# What is expected
Check every line of the data below for "Modelos". Copy each one that has it.
◇ ◇ ◇
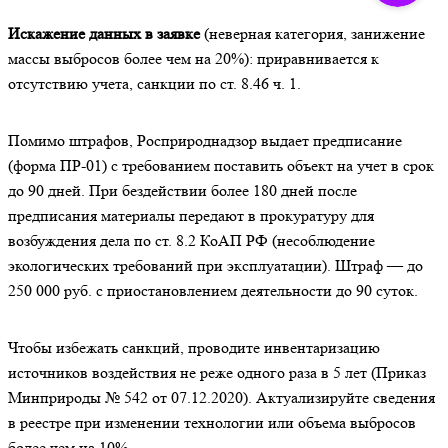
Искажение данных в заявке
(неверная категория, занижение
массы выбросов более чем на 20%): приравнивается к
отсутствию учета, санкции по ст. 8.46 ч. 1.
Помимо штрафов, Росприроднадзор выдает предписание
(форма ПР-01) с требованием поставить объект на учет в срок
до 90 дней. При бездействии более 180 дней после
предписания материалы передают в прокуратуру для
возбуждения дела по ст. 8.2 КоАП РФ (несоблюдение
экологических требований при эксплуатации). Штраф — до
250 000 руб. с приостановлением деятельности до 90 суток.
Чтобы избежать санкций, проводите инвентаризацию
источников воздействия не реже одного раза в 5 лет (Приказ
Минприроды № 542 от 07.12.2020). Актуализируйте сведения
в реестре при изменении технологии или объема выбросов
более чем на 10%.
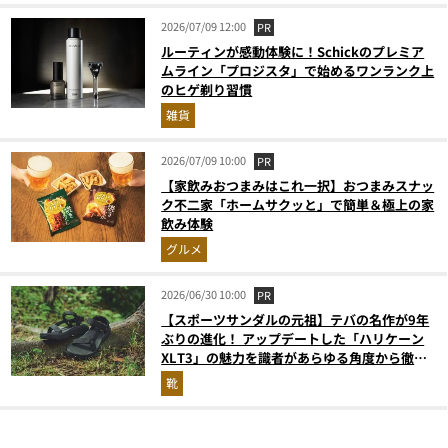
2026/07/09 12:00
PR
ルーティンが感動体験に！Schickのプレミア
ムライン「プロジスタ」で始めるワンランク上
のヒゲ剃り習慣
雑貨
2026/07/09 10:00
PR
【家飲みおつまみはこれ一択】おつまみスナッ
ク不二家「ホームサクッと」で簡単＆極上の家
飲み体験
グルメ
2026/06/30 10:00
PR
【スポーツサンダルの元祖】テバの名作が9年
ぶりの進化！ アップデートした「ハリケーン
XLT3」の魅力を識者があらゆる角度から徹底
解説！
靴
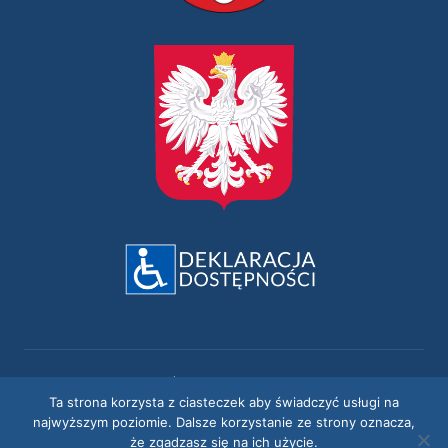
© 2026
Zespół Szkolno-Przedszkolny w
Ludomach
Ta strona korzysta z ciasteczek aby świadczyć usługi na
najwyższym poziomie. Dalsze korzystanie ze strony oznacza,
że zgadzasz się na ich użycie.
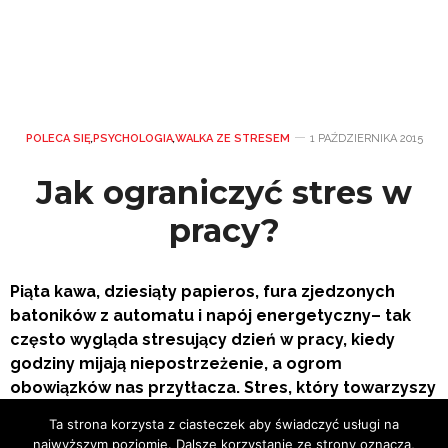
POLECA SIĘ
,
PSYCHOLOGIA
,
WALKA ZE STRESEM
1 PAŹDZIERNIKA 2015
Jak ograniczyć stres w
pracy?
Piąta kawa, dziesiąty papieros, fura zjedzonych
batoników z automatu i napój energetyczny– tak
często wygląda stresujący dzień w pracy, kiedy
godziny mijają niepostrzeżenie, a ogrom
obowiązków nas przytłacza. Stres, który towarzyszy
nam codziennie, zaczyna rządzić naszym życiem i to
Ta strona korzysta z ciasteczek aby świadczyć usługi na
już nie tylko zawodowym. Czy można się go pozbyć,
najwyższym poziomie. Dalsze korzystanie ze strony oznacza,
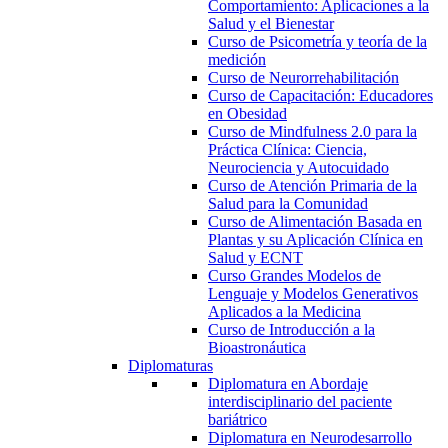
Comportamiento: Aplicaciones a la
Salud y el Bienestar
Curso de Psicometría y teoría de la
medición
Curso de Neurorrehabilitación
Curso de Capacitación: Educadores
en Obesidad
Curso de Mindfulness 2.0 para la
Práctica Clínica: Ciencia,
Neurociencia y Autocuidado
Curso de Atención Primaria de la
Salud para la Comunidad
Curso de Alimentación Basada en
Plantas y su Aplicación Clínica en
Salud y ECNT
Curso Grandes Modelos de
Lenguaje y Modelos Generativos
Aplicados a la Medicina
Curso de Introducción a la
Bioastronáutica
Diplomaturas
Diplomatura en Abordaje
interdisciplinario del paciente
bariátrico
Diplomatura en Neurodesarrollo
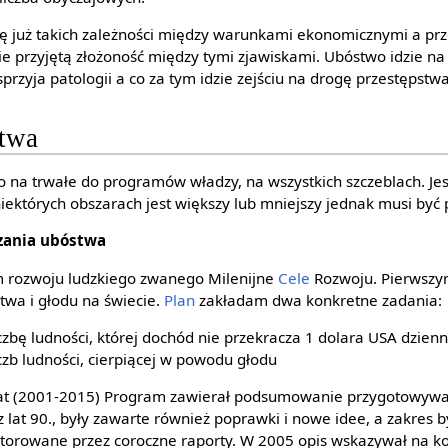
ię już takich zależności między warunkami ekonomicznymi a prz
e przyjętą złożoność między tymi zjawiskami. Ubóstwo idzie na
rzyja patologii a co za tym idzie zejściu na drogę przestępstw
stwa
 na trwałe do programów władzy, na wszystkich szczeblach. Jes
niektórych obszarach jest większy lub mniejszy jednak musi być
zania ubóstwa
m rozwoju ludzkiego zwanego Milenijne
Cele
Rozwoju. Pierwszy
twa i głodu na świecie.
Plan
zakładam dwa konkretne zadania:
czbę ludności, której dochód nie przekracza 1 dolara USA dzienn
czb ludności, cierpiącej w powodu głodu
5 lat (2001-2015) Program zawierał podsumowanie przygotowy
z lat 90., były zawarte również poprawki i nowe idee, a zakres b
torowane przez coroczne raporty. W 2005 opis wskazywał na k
◇ ◇ ◇
# Output
Curso Grandes Modelos de
Lenguaje y Modelos Generativos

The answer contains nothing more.